## Prompt
Only lines with the word "Back" belong in the answer; copy them from the records below.

## Given records
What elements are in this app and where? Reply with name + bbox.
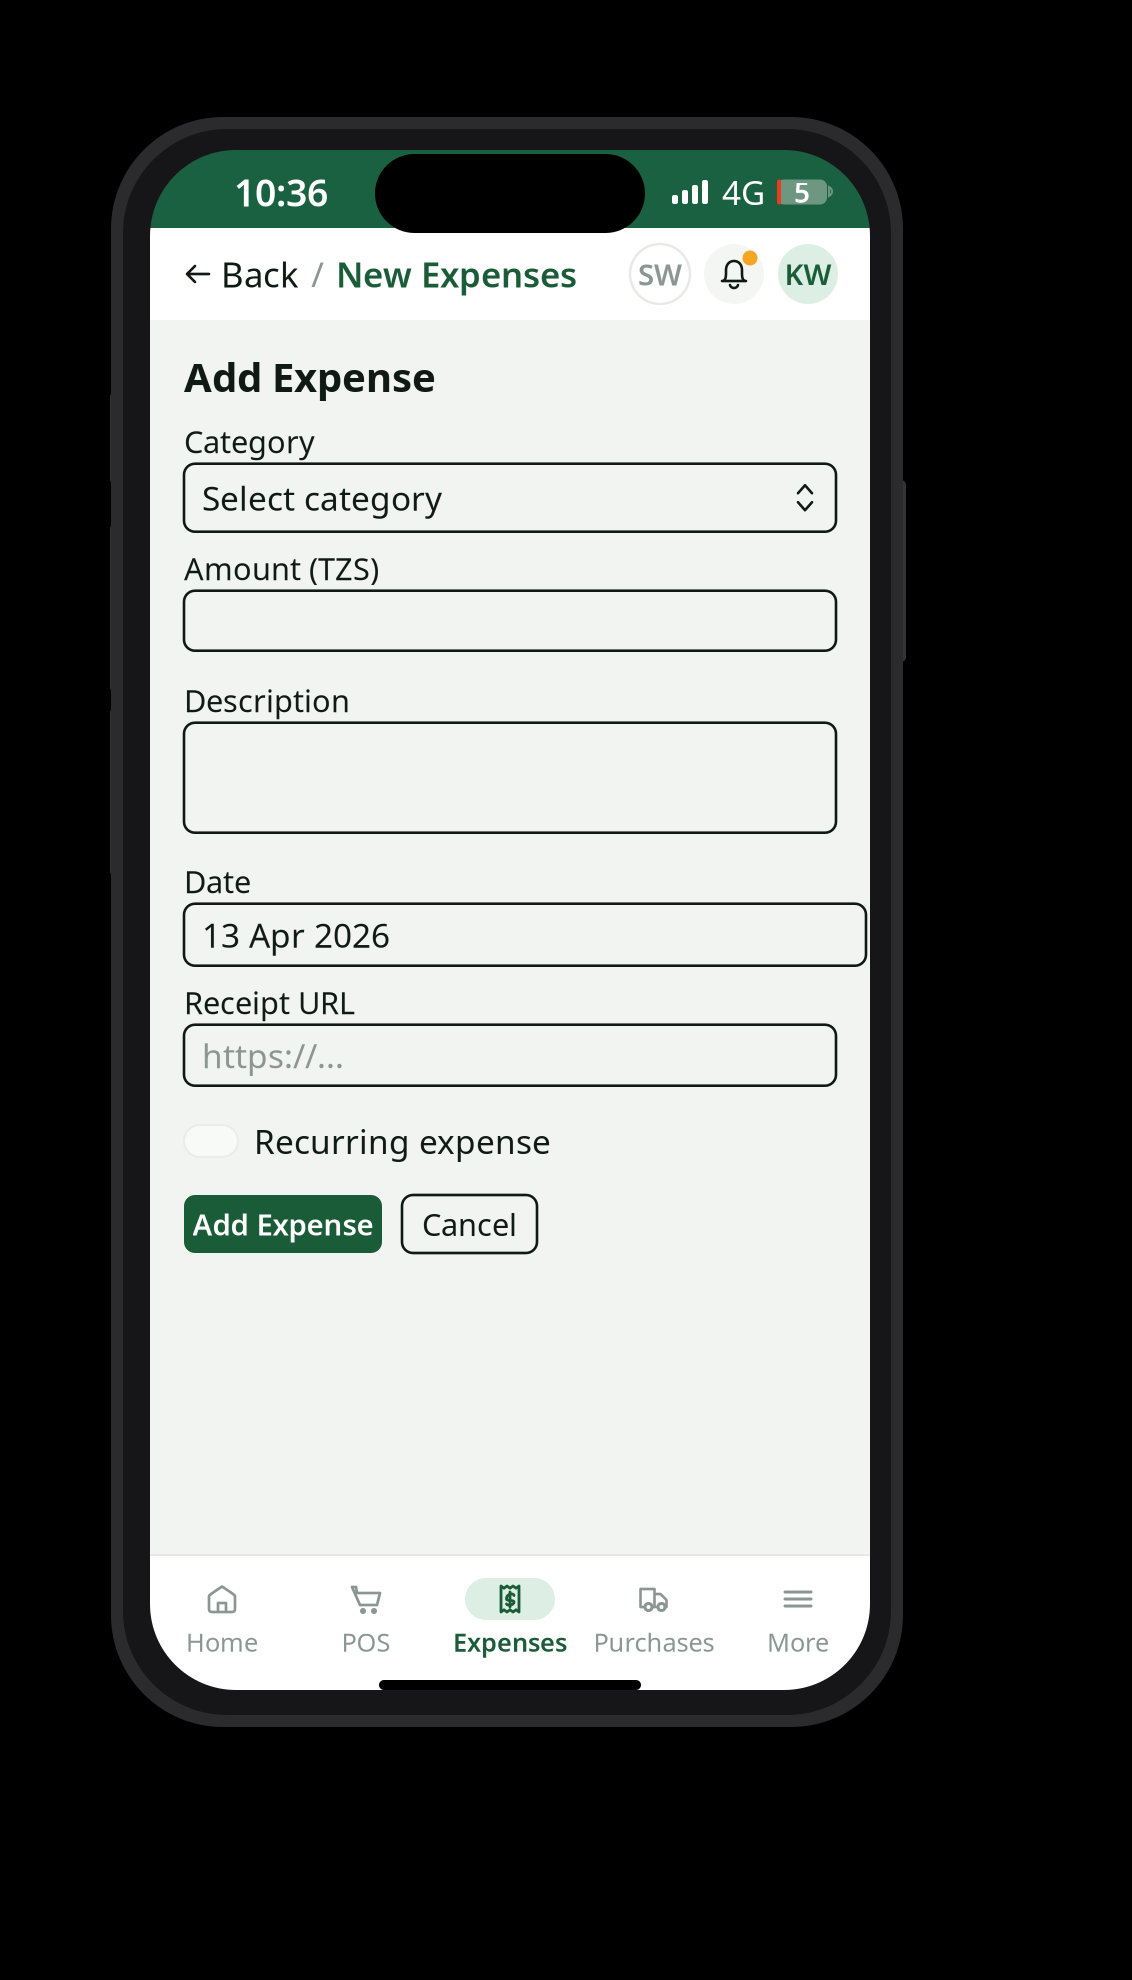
staticText: Back (221, 251, 299, 297)
button[interactable]: Expenses (438, 1578, 582, 1656)
staticText: https://... (202, 1033, 344, 1077)
staticText: Purchases (594, 1625, 714, 1659)
staticText: Date (184, 861, 251, 902)
staticText: 4G (722, 170, 765, 214)
button[interactable]: Add Expense (184, 1195, 382, 1253)
button[interactable]: Recurring expense (184, 1123, 551, 1159)
staticText: Cancel (422, 1204, 517, 1244)
button[interactable]: Purchases (582, 1578, 726, 1656)
staticText: 10:36 (234, 167, 328, 217)
staticText: More (767, 1625, 829, 1659)
staticText: KW (784, 254, 832, 294)
staticText: Select category (202, 476, 442, 520)
button[interactable]: Profile (778, 244, 838, 304)
staticText: / (311, 251, 324, 297)
staticText: Add Expense (192, 1204, 374, 1244)
button[interactable]: POS (294, 1578, 438, 1656)
button[interactable]: Back (150, 251, 299, 297)
staticText: Category (184, 421, 315, 462)
staticText: POS (342, 1625, 390, 1659)
button[interactable]: Switch workspace (630, 244, 690, 304)
button[interactable]: Home (150, 1578, 294, 1656)
button[interactable]: New Expenses (324, 251, 577, 297)
staticText: Recurring expense (254, 1119, 551, 1163)
staticText: New Expenses (336, 251, 577, 297)
staticText: 13 Apr 2026 (202, 913, 390, 957)
button[interactable]: More (726, 1578, 870, 1656)
staticText: Description (184, 680, 350, 721)
staticText: Home (186, 1625, 258, 1659)
button[interactable]: Cancel (402, 1195, 537, 1253)
staticText: Receipt URL (184, 982, 355, 1023)
staticText: 5 (794, 173, 810, 211)
staticText: Amount (TZS) (184, 548, 379, 589)
staticText: SW (638, 254, 682, 294)
button[interactable]: Notifications (704, 244, 764, 304)
staticText: Expenses (453, 1625, 567, 1659)
staticText: Add Expense (184, 350, 436, 403)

## Written response
staticText: Back (221, 251, 299, 297)
button[interactable]: Back (150, 251, 299, 297)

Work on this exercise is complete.